Pour accomplir cet effort de conservation transfrontalier, les auteurs proposent que la région du golfe d’Aqaba, y compris certaines des eaux côtières de la Jordanie, d’Israël, de l’Égypte et de l’Arabie saoudite, soit inclues sur la liste des sites du patrimoine mondial de l’UNESCO. Tout comme la grande Barrière de Corail.

La grande barrière de corail, bientôt sur la liste du patrimoine mondial en péril de l’UNESCO

Au nord-est de la côte australienne, le plus grand ensemble corallien du monde offre, avec ses 400 espèces de coraux, ses 1 500 espèces de poissons et ses 4 000 espèces de mollusques, un spectacle d’une variété et d’une beauté extraordinaires et d’un haut intérêt scientifique. C’est aussi l’habitat d’espèces menacées d’extinction, comme le dugong et la grande tortue verte.

La Liste du patrimoine mondial en péril de l’UNESCO est conçue pour informer la communauté internationale des conditions qui menacent les caractéristiques mêmes pour lesquelles un bien a été inscrit sur la Liste du patrimoine mondial, et pour encourager des mesures correctives.

En juillet 2021, le Comité du patrimoine mondial a demandé à l’Australie de soumettre un rapport mis à jour sur l’état de conservation du récif et d’inviter une mission de surveillance experte à visiter le récif et à évaluer son état de conservation.

A l’issue de cette mission, l’ONU a conclu que le plus grand système de récifs coralliens au monde devrait être placé sur une liste des sites du patrimoine mondial en danger. Plus précisément, le changement climatique présente un « sérieux défi » aux valeurs qui ont vu le récif inscrit comme une merveille mondiale en 1981.

Les progrès pour réduire la pollution des eaux du récif par l’agriculture et le pâturage sont trop lents et davantage d’investissements sont nécessaires pour atteindre les objectifs de qualité de l’eau, selon le rapport de la mission.

Nécessité d’actions contre le changement climatique

Mettre des milieux sous protection est la première étape pour les préserver surtout lorsqu’il s’agit de zones refuges, résilientes face au changement climatique.

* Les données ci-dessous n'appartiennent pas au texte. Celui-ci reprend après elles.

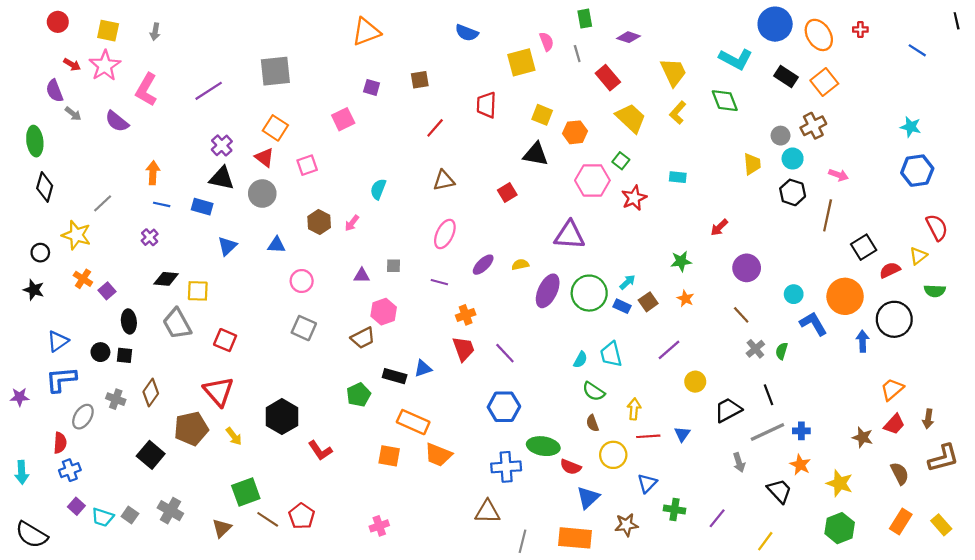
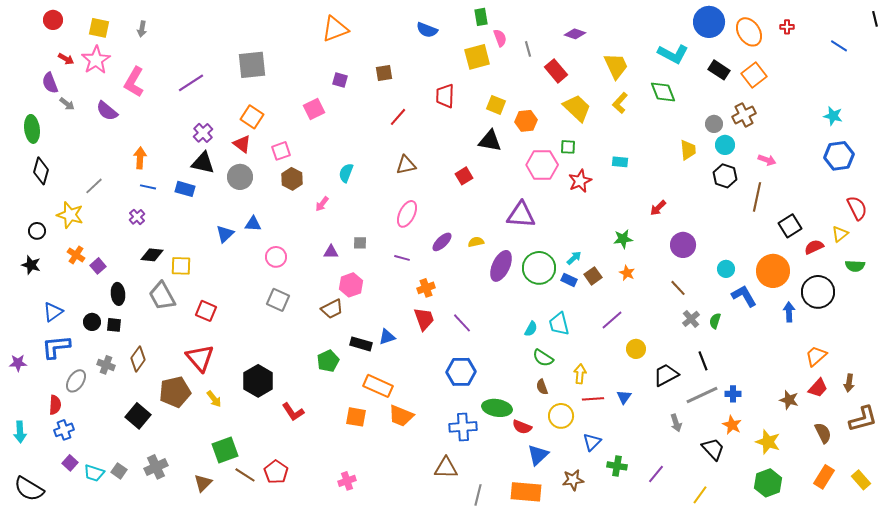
green rectangle: (585, 19) -> (481, 17), moved
green square: (621, 161) -> (568, 147), turned -35
brown hexagon: (319, 222) -> (292, 179), moved
blue triangle: (227, 246) -> (225, 234), moved
gray cross: (170, 511) -> (156, 467), turned 35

Une nouvelle étude (A. Greiner et al., 2022) de la Wildlife Conservation Society (WCS) de l’Université de Toronto et du Conseil national de recherches d’Italie, a mis en lumière les « spots d’espoir » des récifs coralliens dans le monde. Les résultats montrent que les récifs résistants au climat sont connectés dans des réseaux sous-marins invisibles reliés par de minuscules coraux larvaires qui se déplacent d’un récif à l’autre sur les courants océaniques. Ces réseaux ont la capacité de survivre et de réensemencer la biodiversité des océans, même après des événements de blanchissement de masse prévus par le changement climatique.

Ariel Greiner, doctorant à l’Université de Toronto et premier auteur, déclare dans un communiqué : « Nos résultats montrent à quel point il est crucial de comprendre les réseaux de récifs coralliens et comment ils peuvent être affectés par le changement climatique, lors de la conception de futures stratégies de conservation des récifs coralliens ».

Elle conclut : « En particulier, cette étude révèle que ces réseaux de récifs coralliens peuvent aider à maintenir les bastions des récifs coralliens et que des récifs supplémentaires ‘tremplin’, des récifs qui servent de voies de dispersion des larves entre les bastions des récifs coralliens, seront nécessaires pour préserver le reste de l’habitat mondial des récifs coralliens ».